## Your goal:
Would you print the lines below exactly, beginning at the line that has "17 март 2020" and stopping after the line that has "Downloaden in"? Only those lines, and no pictures.

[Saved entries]
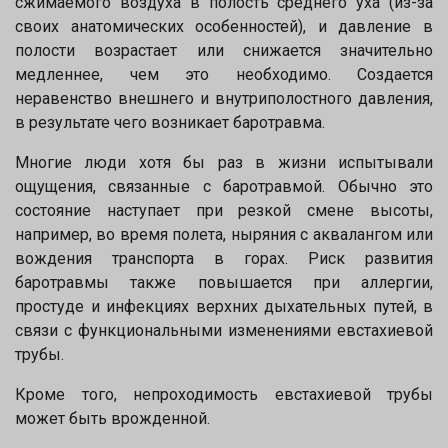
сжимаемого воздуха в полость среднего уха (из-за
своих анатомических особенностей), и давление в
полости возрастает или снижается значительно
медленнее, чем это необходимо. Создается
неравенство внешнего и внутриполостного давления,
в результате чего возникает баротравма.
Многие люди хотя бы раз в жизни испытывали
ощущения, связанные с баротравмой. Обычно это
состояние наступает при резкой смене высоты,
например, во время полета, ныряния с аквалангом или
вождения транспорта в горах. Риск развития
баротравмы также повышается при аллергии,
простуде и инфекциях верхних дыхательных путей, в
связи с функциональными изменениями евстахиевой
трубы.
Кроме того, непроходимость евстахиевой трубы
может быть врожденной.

...

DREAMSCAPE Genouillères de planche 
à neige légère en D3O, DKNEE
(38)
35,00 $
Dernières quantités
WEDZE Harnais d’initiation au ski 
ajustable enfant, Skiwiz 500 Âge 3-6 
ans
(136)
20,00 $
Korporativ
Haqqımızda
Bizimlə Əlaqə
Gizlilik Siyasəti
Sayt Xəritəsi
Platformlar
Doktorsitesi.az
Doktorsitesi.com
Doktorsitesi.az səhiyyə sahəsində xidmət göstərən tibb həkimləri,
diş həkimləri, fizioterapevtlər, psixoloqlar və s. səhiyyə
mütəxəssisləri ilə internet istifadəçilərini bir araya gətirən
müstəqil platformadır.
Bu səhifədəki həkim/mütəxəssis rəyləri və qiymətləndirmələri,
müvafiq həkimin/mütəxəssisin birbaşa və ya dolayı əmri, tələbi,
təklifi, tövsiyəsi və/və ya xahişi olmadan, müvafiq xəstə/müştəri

==

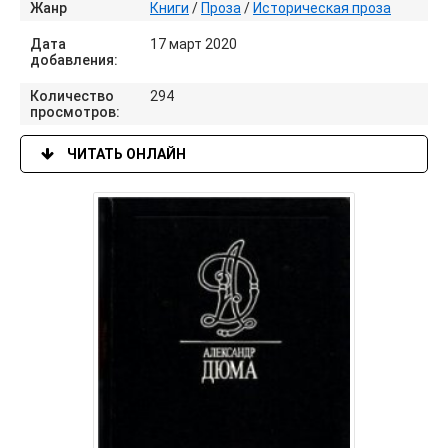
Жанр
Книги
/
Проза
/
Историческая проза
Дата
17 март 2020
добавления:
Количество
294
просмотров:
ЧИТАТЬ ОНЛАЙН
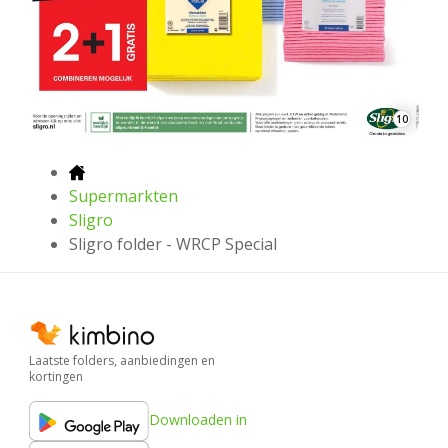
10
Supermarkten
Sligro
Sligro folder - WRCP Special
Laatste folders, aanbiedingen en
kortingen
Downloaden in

## Exercise output:
17 март 2020
добавления:
Количество
294
просмотров:
ЧИТАТЬ ОНЛАЙН
10
Supermarkten
Sligro
Sligro folder - WRCP Special
Laatste folders, aanbiedingen en
kortingen
Downloaden in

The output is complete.